Le régime d’ATT été destitué et le CNRDRE a réussi à imposer une « révolution » sous l’ère démocratique. On entre donc dès à présent dans une nouvelle phase. Mais le problème du rapport de forces restant entier, il s’agira de déterminer si le pays va vers un changement réel ou vers une simple application des politiques occidentales.
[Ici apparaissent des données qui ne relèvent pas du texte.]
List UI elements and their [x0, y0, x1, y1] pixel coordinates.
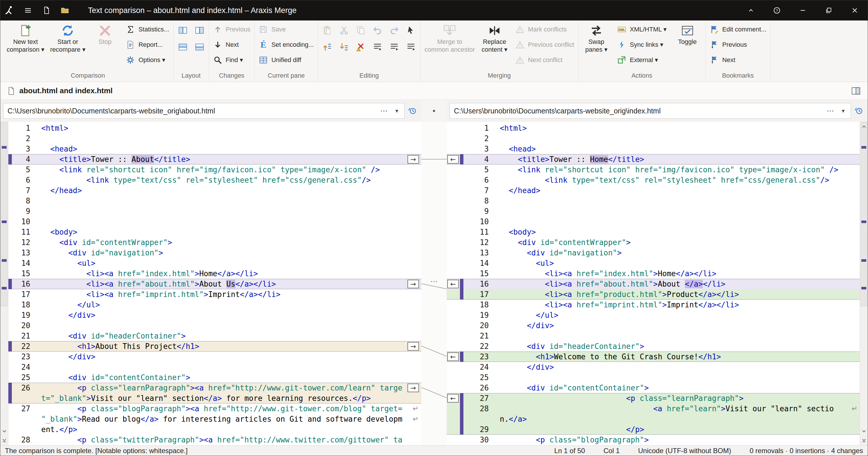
code-row-left-12[interactable]: 12 <div id="contentWrapper"> [8, 237, 421, 248]
code-row-left-26[interactable]: t="_blank">Visit our "learn" section</a>… [8, 393, 421, 403]
close-button[interactable] [842, 0, 868, 21]
layout-two-panes-top-button[interactable] [175, 39, 191, 55]
accept-last-button[interactable] [403, 39, 419, 55]
code-row-left-2[interactable]: 2 [8, 133, 421, 144]
right-overview-strip[interactable] [860, 122, 868, 445]
collapse-ribbon-button[interactable] [738, 0, 764, 21]
code-row-left-21[interactable]: 21 <div id="headerContainer"> [8, 331, 421, 341]
code-row-right-30[interactable]: 30 <p class="blogParagraph"> [447, 435, 860, 445]
code-row-left-25[interactable]: 25 <div id="contentContainer"> [8, 372, 421, 383]
code-row-left-19[interactable]: 19 </div> [8, 310, 421, 320]
code-row-left-1[interactable]: 1<html> [8, 123, 421, 133]
left-path-dropdown-button[interactable]: ▾ [391, 105, 403, 117]
merge-left-button[interactable]: ← [447, 394, 459, 403]
code-row-right-5[interactable]: 5 <link rel="shortcut icon" href="img/fa… [447, 165, 860, 175]
code-row-left-26[interactable]: 26 <p class="learnParagraph"><a href="ht… [8, 383, 421, 393]
left-file-history-button[interactable] [405, 103, 420, 118]
code-row-right-28[interactable]: 28 <a href="learn">Visit our "learn" sec… [447, 403, 860, 414]
left-overview-strip[interactable] [0, 122, 8, 445]
layout-two-panes-right-button[interactable] [191, 22, 208, 38]
options-button[interactable]: Options ▾ [123, 52, 172, 67]
code-row-left-13[interactable]: 13 <div id="navigation"> [8, 248, 421, 258]
merge-left-button[interactable]: ← [447, 352, 459, 361]
next-change-button[interactable]: Next [210, 37, 253, 52]
code-row-right-22[interactable]: 22 <div id="headerContainer"> [447, 341, 860, 351]
new-text-comparison-button[interactable]: New textcomparison ▾ [4, 21, 47, 54]
select-button[interactable] [403, 22, 419, 38]
code-row-right-7[interactable]: 7 </head> [447, 185, 860, 196]
replace-content-button[interactable]: Replacecontent ▾ [478, 21, 511, 54]
xml-html-button[interactable]: XMLXML/HTML ▾ [614, 22, 670, 37]
code-row-left-5[interactable]: 5 <link rel="shortcut icon" href="img/fa… [8, 165, 421, 175]
toggle-button[interactable]: Toggle [671, 21, 704, 46]
code-row-left-22[interactable]: 22 <h1>About This Project</h1>→ [8, 341, 421, 351]
bookmark-next-button[interactable]: Next [707, 52, 769, 67]
start-or-recompare-button[interactable]: Start orrecompare ▾ [47, 21, 88, 54]
code-row-left-6[interactable]: 6 <link type="text/css" rel="stylesheet"… [8, 175, 421, 185]
code-row-left-4[interactable]: 4 <title>Tower :: About</title>→ [8, 154, 421, 165]
merge-left-button[interactable]: ← [447, 155, 459, 164]
code-row-left-27[interactable]: 27 <p class="blogParagraph"><a href="htt… [8, 403, 421, 414]
merge-right-button[interactable]: → [407, 383, 419, 392]
next-conflict-button[interactable]: Next conflict [513, 52, 577, 67]
code-row-right-15[interactable]: 15 <li><a href="index.html">Home</a></li… [447, 268, 860, 279]
report-button[interactable]: Report... [123, 37, 172, 52]
code-row-right-21[interactable]: 21 [447, 331, 860, 341]
code-row-right-3[interactable]: 3 <head> [447, 144, 860, 154]
code-row-right-23[interactable]: 23 <h1>Welcome to the Git Crash Course!<… [447, 351, 860, 362]
code-row-right-1[interactable]: 1<html> [447, 123, 860, 133]
code-row-right-19[interactable]: 19 </ul> [447, 310, 860, 320]
code-row-left-11[interactable]: 11 <body> [8, 227, 421, 237]
code-row-right-14[interactable]: 14 <ul> [447, 258, 860, 268]
layout-two-panes-left-button[interactable] [175, 22, 191, 38]
code-row-right-9[interactable]: 9 [447, 206, 860, 217]
code-row-right-25[interactable]: 25 [447, 372, 860, 383]
minimize-button[interactable] [790, 0, 816, 21]
code-row-right-18[interactable]: 18 <li><a href="imprint.html">Imprint</a… [447, 300, 860, 310]
code-row-right-6[interactable]: 6 <link type="text/css" rel="stylesheet"… [447, 175, 860, 185]
merge-right-button[interactable]: → [407, 342, 419, 351]
code-row-left-27[interactable]: "_blank">Read our blog</a> for interesti… [8, 414, 421, 424]
redo-button[interactable] [386, 22, 402, 38]
code-row-left-20[interactable]: 20 [8, 320, 421, 331]
unified-diff-button[interactable]: Unified diff [256, 52, 317, 67]
left-file-path-field[interactable]: C:\Users\brunobrito\Documents\carparts-w… [3, 103, 405, 119]
next-change-scroll-button[interactable] [860, 427, 868, 435]
swap-panes-button[interactable]: Swappanes ▾ [580, 21, 613, 54]
code-row-right-29[interactable]: 29 </p> [447, 424, 860, 435]
set-encoding-button[interactable]: ÉSet encoding... [256, 37, 317, 52]
left-code-editor[interactable]: 1<html>23 <head>4 <title>Tower :: About<… [8, 122, 421, 445]
code-row-left-28[interactable]: 28 <p class="twitterParagraph"><a href="… [8, 435, 421, 445]
sync-links-button[interactable]: Sync links ▾ [614, 37, 670, 52]
stop-button[interactable]: Stop [88, 21, 122, 54]
external-button[interactable]: External ▾ [614, 52, 670, 67]
code-row-right-27[interactable]: 27 <p class="learnParagraph">← [447, 393, 860, 403]
code-row-right-10[interactable]: 10 [447, 217, 860, 227]
code-row-right-12[interactable]: 12 <div id="contentWrapper"> [447, 237, 860, 248]
code-row-left-18[interactable]: 18 </ul> [8, 300, 421, 310]
layout-two-panes-bottom-button[interactable] [191, 39, 208, 55]
copy-button[interactable] [353, 22, 369, 38]
code-row-left-8[interactable]: 8 [8, 196, 421, 206]
merge-left-button[interactable]: ← [447, 280, 459, 288]
code-row-left-9[interactable]: 9 [8, 206, 421, 217]
code-row-right-26[interactable]: 26 <div id="contentContainer"> [447, 383, 860, 393]
code-row-left-3[interactable]: 3 <head> [8, 144, 421, 154]
last-change-scroll-button[interactable] [860, 436, 868, 445]
code-row-right-11[interactable]: 11 <body> [447, 227, 860, 237]
code-row-left-15[interactable]: 15 <li><a href="index.html">Home</a></li… [8, 268, 421, 279]
code-row-right-20[interactable]: 20 </div> [447, 320, 860, 331]
code-row-left-10[interactable]: 10 [8, 217, 421, 227]
code-row-right-17[interactable]: 17 <li><a href="product.html">Product</a… [447, 289, 860, 300]
code-row-right-4[interactable]: 4 <title>Tower :: Home</title>← [447, 154, 860, 165]
code-row-left-16[interactable]: 16 <li><a href="about.html">About Us</a>… [8, 279, 421, 289]
right-path-menu-button[interactable]: ⋯ [824, 105, 837, 117]
paste-button[interactable] [319, 22, 335, 38]
open-folder-button[interactable] [56, 0, 74, 21]
tab-comparison[interactable]: about.html and index.html [4, 82, 115, 99]
scrollbar-thumb[interactable] [1, 122, 7, 306]
code-row-left-24[interactable]: 24 [8, 362, 421, 372]
scrollbar-thumb[interactable] [861, 122, 867, 306]
previous-change-button[interactable]: Previous [210, 22, 253, 37]
save-button[interactable]: Save [256, 22, 317, 37]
La chute de l’ancien homme fort du Palais de Koulouba marque la fin d’un régime. Peut-être qu’il y aura encore des coups de force, des violences et des morts dans les prochains jours : croisons les doigts et touchons du bois pour exorciser le mal. Mais d’un point de vue politique, la « famille » (au sens propre et politique) qui était au pouvoir depuis 2002 n’aura plus son mot à dire dans les affaires du pays. La crise de ce régime s’était accentuée avec le déclenchement de la crise du Nord dans le courant du mois de janvier dernier, avec la première marche des femmes de soldats à Kati. Cette crise du Nord laissait envisager une rapide évolution politique semblable à celles observées dans les pays maghrébins. Mais c’était sans compter sur la capacité militaire du régime malien et de son appareil sécuritaire qui ne fonctionnait pas efficacement. C’est ce qui a permis une réaction militaire très lourde du CNRDRE, dont la grande majorité des membres sont des sous-officiers et des soldats de rang. Ce qui a permis la chute brusque du Président ATT car pour la plupart de ces putschistes sont des hommes de terrain. La chute d’ATT est une bonne chose pour ceux qui soutiennent l’action de la junte putschistes, mais une mauvaise chose pour ceux qui sont contre. Elle a permis d’éliminer de la scène un chef que beaucoup de ses compatriotes jugeaient irresponsable face à certaines situations et de prise de décision, qui était en plus devenu un des « élèves » le plus mal aimé de certains pays occidentaux et de ses voisins directs, surtout dans la lutte contre le terrorisme. Mais il est nécessaire que les forces internationalistes mènent une réflexion politique sur les conditions de la chute du régime, surtout lorsque ces forces ont condamné la prise du pouvoir par la junte et souhaite que le processus électoral en cours suive son cours normal afin d’instaurer un régime démocratique accepté par tous.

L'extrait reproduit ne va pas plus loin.